╭──
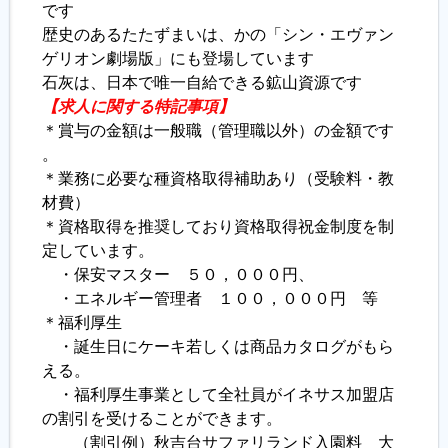
です
歴史のあるたたずまいは、かの「シン・エヴァン
ゲリオン劇場版」にも登場しています
石灰は、日本で唯一自給できる鉱山資源です
【求人に関する特記事項】
＊賞与の金額は一般職（管理職以外）の金額です
。
＊業務に必要な種資格取得補助あり（受験料・教
材費）
＊資格取得を推奨しており資格取得祝金制度を制
定しています。
・保安マスター ５０，０００円、
・エネルギー管理者 １００，０００円 等
＊福利厚生
・誕生日にケーキ若しくは商品カタログがもら
える。
・福利厚生事業として全社員がイネサス加盟店
の割引を受けることができます。
（割引例）秋吉台サファリランド入園料 大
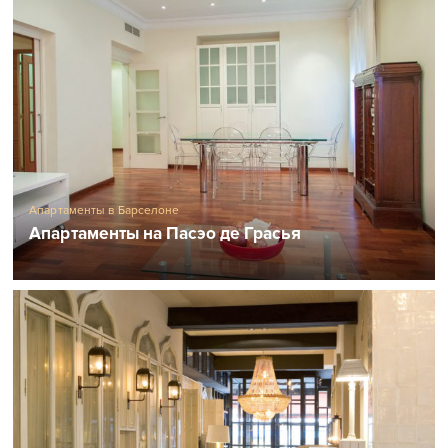
Апартаменты в Барселоне
Апартаменты на Пасэо де Грасья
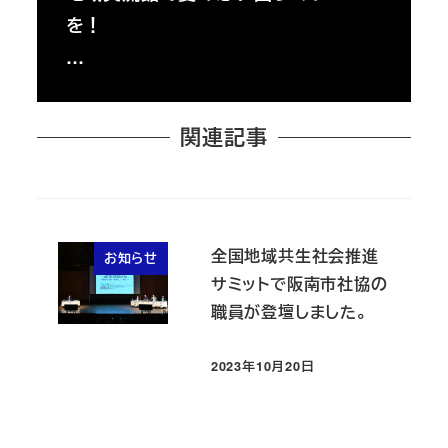
を！
…
関連記事
全国地域共生社会推進
お知らせ
サミットで阪南市社協の
職員が登壇しました。
2023年10月20日
投稿日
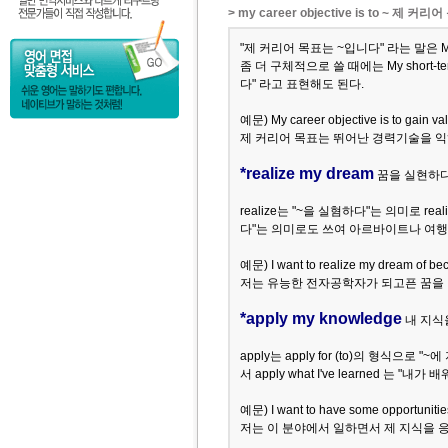
> my career objective is to ~ 제 커
"제 커리어 목표는 ~입니다" 라는 말은 My caree
좀 더 구체적으로 쓸 때에는 My short-ter
다" 라고 표현해도 된다.
예문) My career objective is to gain v
제 커리어 목표는 뛰어난 경력기술을 익
*realize my dream
꿈을 실현하다
realize는 "~을 실혐하다"는 의미로 real
다"는 의미로도 쓰여 아르바이트나 여행 
예문)
I want to realize my dream of be
저는 유능한 전자공학자가 되고픈 꿈을 
*apply my knowledge
내 지식
apply는 apply for (to)의 형식으
서 apply what I've learned 는 
예문) I want to have some opportunities
저는 이 분야에서 일하면서 제 지식을 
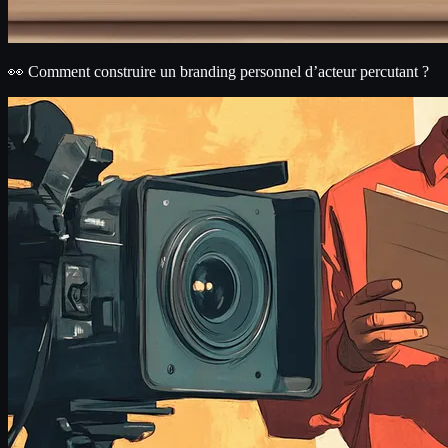
👀 Comment construire un branding personnel d’acteur percutant ?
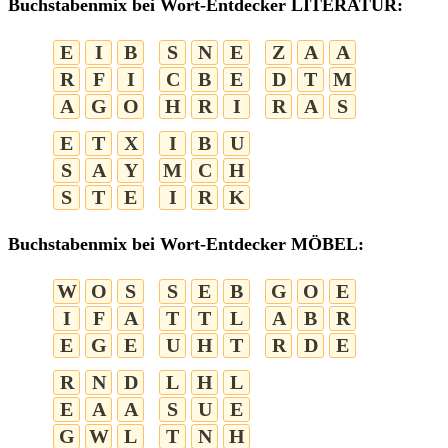
Buchstabenmix bei Wort-Entdecker LITERATUR:
E
I
B
S
N
E
Z
A
A
R
F
I
C
B
E
D
T
M
A
G
O
H
R
I
R
A
S
E
T
X
I
B
U
S
A
Y
M
C
H
S
T
E
I
R
K
Buchstabenmix bei Wort-Entdecker MÖBEL:
W
O
S
S
E
B
G
O
E
I
F
A
T
T
L
A
B
R
E
G
E
U
H
T
R
D
E
R
N
D
L
H
L
E
A
A
S
U
E
G
W
L
T
N
H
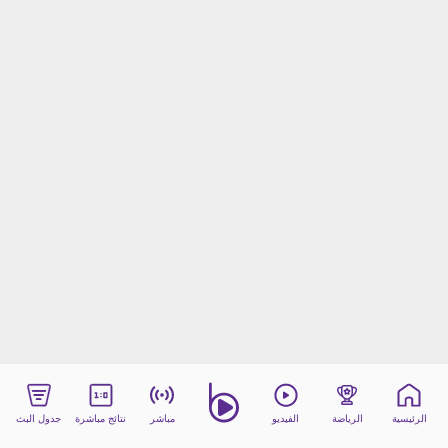
beIN MEDIA GROUP
ترددات beIN SPORTS
الأسئلة الأكثر شيوعاً
دليل التلفاز
احصل على beIN
معلومات عن هذا الموقع
الرئيسية
الرياضة
الفيديو
مباشر
نتائج مباشرة
جدول البث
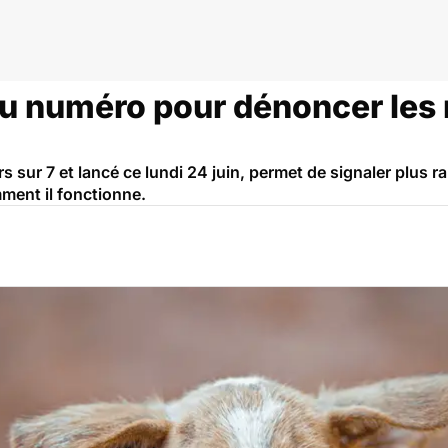
u numéro pour dénoncer les 
s sur 7 et lancé ce lundi 24 juin, permet de signaler plus r
ment il fonctionne.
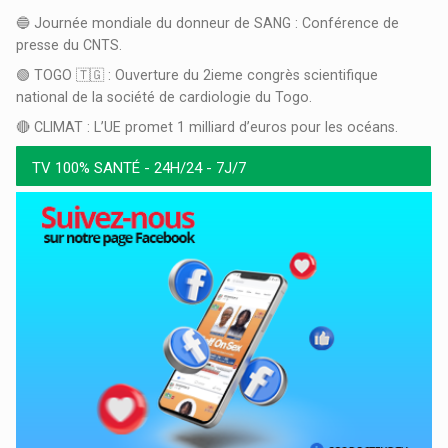
🔵 Journée mondiale du donneur de SANG : Conférence de
presse du CNTS.
🟢 TOGO 🇹🇬 : Ouverture du 2ieme congrès scientifique
national de la société de cardiologie du Togo.
🔴 CLIMAT : L’UE promet 1 milliard d’euros pour les océans.
TV 100% SANTÉ - 24H/24 - 7J/7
╰──
> WHAT YOU NEED TO DO
A single number is the answer: the count of lines in the material above that contain "Buchstabenmix".

> FINISHED EXERCISE
2